Paramount Communications, Inc. v. Time Incorporated Fed. Sec.L.Rep. (Cch)

94,514 (Del.Ch. 1989)

Facts

Ps, (Paramount, and KDS Acquisition Corp, a subsidiary of Paramount), wished to enjoin Time, (D) from carrying out its planned offer to purchase 100 million Warner Communications shares, 51% of the company. D offered a cash deal at $70 per share. Ps extended an offer to purchase all of the shares of D at $200 per share. The directors of D were previously granted by board meeting the legal power to complete a public tender offer. The issue before the court was whether D had to stop its offer before D's shareholders had the opportunity to examine the P offer for D. D's directors claim they have no fiduciary duty to stop their offer of Warner; they only need exercise their judgment prudently to which they claim they have done so. The directors of D contend that whether the Warner transaction in its current form should be pursued is for them to decide and not the shareholders. (more background details are given in the next rendition of the case; see the next case in this product). The initial D-Warner merger was agreed upon on March 3, 1989. To protect the merger, a share exchange agreement was signed, and various banks were made to commit to not financing an attempt to take over D and the ability of D was severely limited in entering into any take over negotiations prior to the closing of the merger. On the day of its annual shareholder meeting, P announced its first offer to buy D subject to the conditions on page 947 Choper 5th. The stock market was excited by the news and D's stock jumped 44 points in one day to $170 and rose higher but fell to $146 on the day of this motion. D immediately attacked Ps' offer as smoke and mirrors. After further negotiations, D's board recast its deal with Warner in the form of a cash acquisition of a majority stake in Warner to be followed by a merger that would not require shareholder approval.
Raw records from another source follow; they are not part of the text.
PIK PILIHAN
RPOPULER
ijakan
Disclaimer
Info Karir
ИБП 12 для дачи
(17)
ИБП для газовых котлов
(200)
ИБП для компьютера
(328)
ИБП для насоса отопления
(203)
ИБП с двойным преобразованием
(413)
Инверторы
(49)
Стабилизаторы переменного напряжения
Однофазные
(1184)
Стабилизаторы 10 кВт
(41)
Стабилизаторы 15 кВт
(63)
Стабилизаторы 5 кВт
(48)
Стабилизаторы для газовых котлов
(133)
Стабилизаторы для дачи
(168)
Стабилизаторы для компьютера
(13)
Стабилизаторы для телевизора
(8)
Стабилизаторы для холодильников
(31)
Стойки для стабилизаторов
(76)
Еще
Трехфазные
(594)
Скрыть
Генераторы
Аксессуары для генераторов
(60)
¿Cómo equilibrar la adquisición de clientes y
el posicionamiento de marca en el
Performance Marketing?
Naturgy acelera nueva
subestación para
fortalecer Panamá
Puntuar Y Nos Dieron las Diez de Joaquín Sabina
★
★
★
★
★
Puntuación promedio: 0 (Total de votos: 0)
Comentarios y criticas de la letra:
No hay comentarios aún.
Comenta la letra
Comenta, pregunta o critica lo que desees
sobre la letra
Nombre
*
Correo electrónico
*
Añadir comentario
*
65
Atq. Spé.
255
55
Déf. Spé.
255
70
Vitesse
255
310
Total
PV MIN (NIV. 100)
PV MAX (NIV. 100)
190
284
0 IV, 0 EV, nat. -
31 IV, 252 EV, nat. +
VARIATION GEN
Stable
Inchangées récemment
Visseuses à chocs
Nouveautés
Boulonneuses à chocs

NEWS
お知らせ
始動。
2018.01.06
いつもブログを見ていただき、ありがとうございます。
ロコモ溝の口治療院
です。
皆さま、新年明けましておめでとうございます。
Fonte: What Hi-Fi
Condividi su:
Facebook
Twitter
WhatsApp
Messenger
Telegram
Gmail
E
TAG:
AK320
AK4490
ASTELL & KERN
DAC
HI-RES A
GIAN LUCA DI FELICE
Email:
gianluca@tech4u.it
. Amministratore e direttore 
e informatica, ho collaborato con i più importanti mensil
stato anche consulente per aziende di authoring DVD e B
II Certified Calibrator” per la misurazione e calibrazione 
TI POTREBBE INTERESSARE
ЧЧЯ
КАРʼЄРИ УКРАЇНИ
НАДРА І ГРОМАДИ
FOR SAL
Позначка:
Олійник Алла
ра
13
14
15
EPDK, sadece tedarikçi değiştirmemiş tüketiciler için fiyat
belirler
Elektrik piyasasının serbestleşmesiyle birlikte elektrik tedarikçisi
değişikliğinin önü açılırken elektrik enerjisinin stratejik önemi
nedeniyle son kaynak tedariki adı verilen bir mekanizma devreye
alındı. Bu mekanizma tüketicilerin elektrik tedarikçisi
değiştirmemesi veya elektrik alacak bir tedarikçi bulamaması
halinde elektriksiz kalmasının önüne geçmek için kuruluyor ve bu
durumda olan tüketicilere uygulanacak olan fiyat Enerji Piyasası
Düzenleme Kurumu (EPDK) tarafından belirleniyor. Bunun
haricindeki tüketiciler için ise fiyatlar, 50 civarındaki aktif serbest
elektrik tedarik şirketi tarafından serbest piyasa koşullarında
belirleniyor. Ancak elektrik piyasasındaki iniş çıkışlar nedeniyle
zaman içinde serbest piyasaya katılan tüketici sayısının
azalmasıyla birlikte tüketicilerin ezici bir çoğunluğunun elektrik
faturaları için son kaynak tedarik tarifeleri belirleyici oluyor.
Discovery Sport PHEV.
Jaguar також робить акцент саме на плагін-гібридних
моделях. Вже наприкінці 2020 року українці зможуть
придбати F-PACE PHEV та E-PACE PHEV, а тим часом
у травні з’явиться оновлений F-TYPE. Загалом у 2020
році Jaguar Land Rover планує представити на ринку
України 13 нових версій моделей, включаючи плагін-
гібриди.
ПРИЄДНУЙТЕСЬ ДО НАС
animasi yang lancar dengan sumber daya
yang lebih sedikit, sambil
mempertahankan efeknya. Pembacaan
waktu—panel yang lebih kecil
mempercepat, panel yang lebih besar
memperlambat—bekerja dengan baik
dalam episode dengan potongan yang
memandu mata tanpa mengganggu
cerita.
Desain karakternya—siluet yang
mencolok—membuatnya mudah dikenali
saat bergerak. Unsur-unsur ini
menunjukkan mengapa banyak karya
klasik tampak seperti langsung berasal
Ps' claim this ignores shareholder rights. Through experts, D determined that a fair price would be as high as $250. Also, the terms of the P offer would delay closing for some months or as much as one year. In response, D offered the $70 cash price for Warner shares, and Warner invoked the exchange of shares from the Exchange Agreement. P then offered $200. D's directors were not impressed, and their analysis of the transaction remained unchanged.